Calculating point 2P on an elliptic curve

Question

The equation for the curve is $$y^2=x^3+ax+b$$ and the point in question is $P(x,y)$. We have to verify that the $x$ coordinate of $2P$ is $(x^4-2ax^2-8bx+a^2)/4y^2$. However, the value I get is $(9x^4+6ax^2-8xy^2+a^2)/4y^2$. I derived the algebraic formula for $2P$ ($x(2P)=m^2-2x)$ and used it to calculate the answer.How do I arrive at the actual answer?

Answer 1

We have:

$$\tag 1 y^2 = x^3 + ax + b$$

To add a point, we have:

• $\lambda = \dfrac{3x_1^2 + a}{2 y_1} = \dfrac{3x^2 + a}{2y}$
• $v = y_1 - \lambda x_1 = y-\dfrac{3x^2 + a}{2y}x$
• $x_3 = \lambda^2-x-x = \left(\dfrac{3x^2 + a}{2y}\right)^2-2x = \dfrac{9x^4+6ax^2-8xy^2+a^2}{4y^2}$
• $y_3 = -(\lambda x + v)$ (Calculate this out)

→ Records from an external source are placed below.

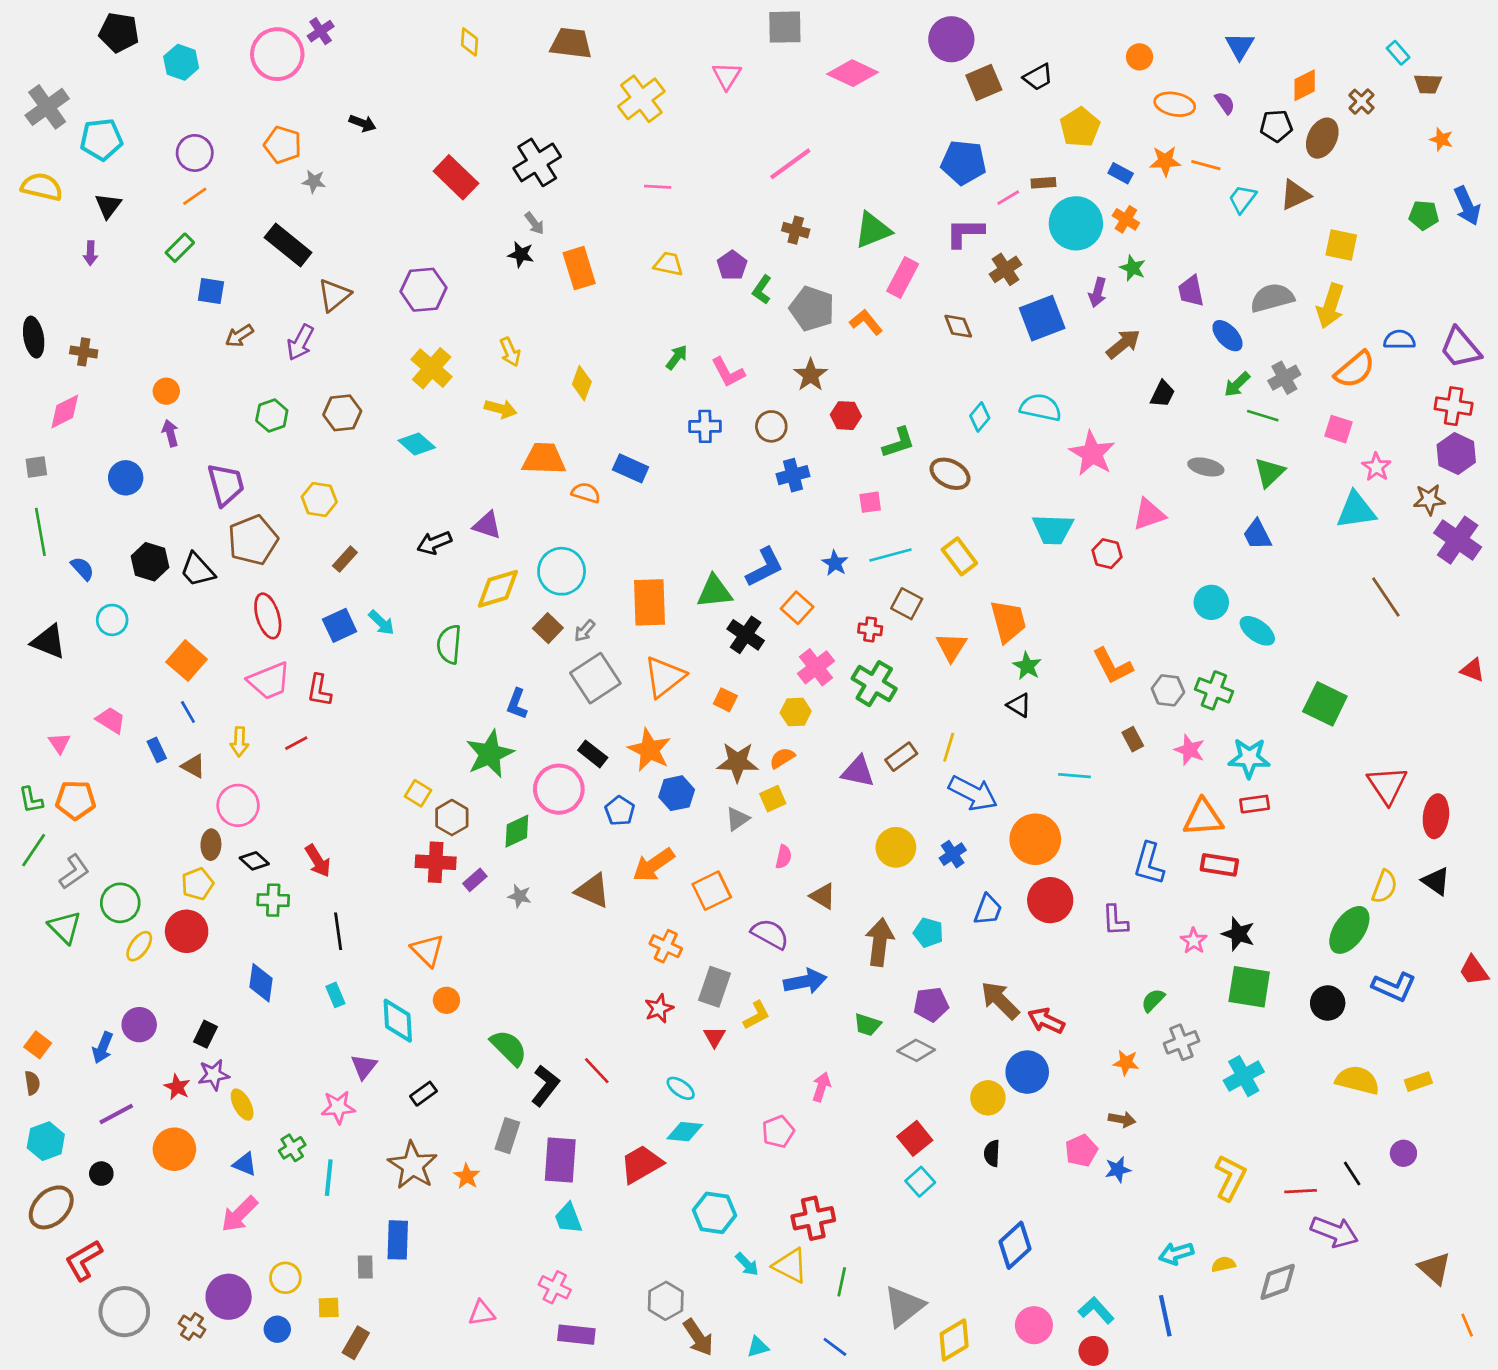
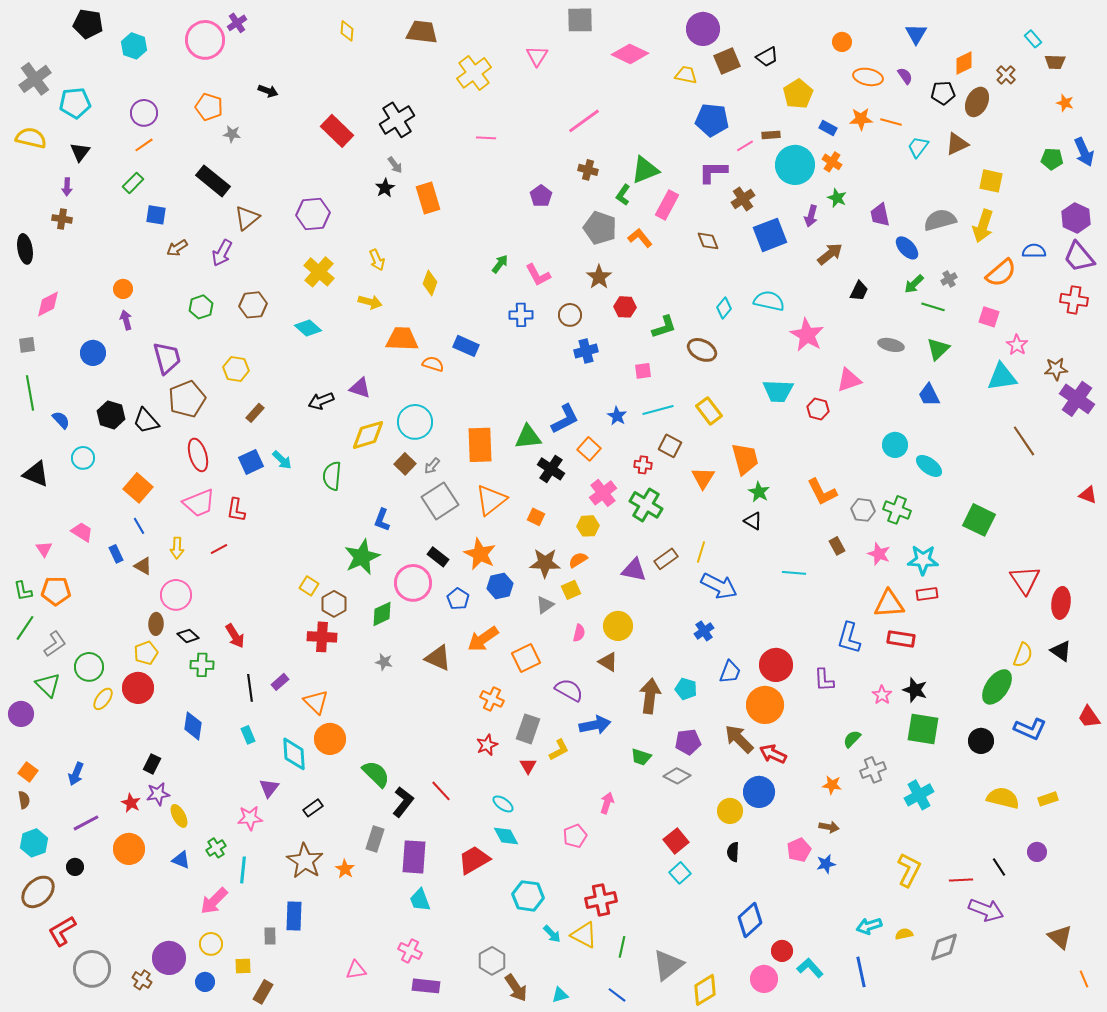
black star: (521, 254) -> (385, 188), turned 30
yellow trapezoid: (668, 264) -> (686, 75), moved
green L-shape: (762, 290) -> (623, 195), moved
brown cross: (84, 352) -> (62, 219), moved
gray cross: (1284, 378) -> (949, 279), size x0.7
purple hexagon: (1456, 453) -> (1076, 218), moved
orange circle: (1035, 839) -> (765, 705), moved
yellow circle: (896, 847) -> (618, 626), moved
purple rectangle: (475, 880) -> (280, 682), moved
orange circle: (446, 1000) -> (330, 739), size x1.6
purple circle: (139, 1025) -> (21, 714), moved
cyan diamond: (685, 1132) -> (506, 836), turned 56
pink arrow: (239, 1214) -> (214, 901), moved
red circle: (1093, 1351) -> (782, 951), moved

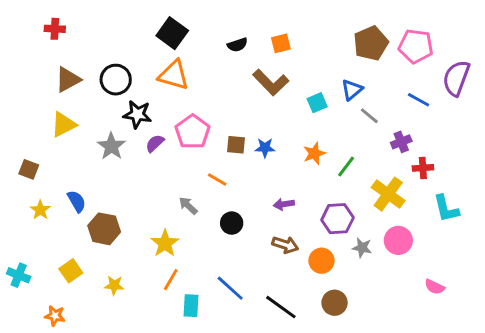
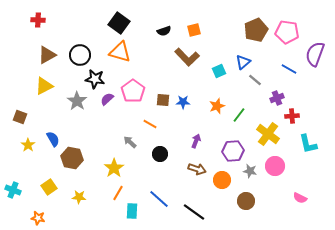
purple arrow: (284, 204) -> (196, 141), turned 120
brown circle: (335, 303) -> (246, 201), moved

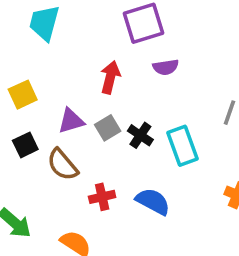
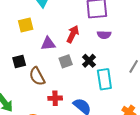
yellow square: (23, 95) -> (26, 25), moved
purple triangle: (71, 121) -> (48, 44), moved
black cross: (140, 135) -> (89, 61), moved

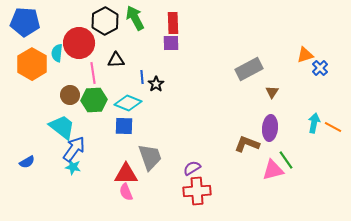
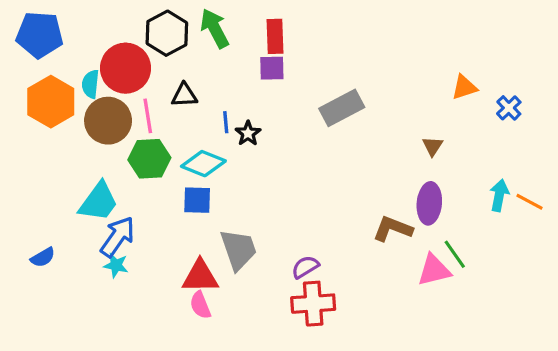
orange triangle: (305, 55) -> (464, 87), moved
gray rectangle: (249, 69) -> (342, 108), moved
brown circle: (70, 95) -> (108, 121), moved, size x1.5
cyan trapezoid: (62, 127) -> (98, 202), turned 88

Next, we can substitute $(1)$ into the numerator of $x_3$, yielding:

$$\dfrac{9x^4+6ax^2-8xy^2+a^2}{4y^2} = \dfrac{9x^4+6ax^2-8x(x^3+ax+b)+a^2}{4y^2} = \dfrac{x^4-2ax^2-8bx+a^2}{4y^2}$$

Of course, you could have also done the same substitution in the denominator, but they chose not to.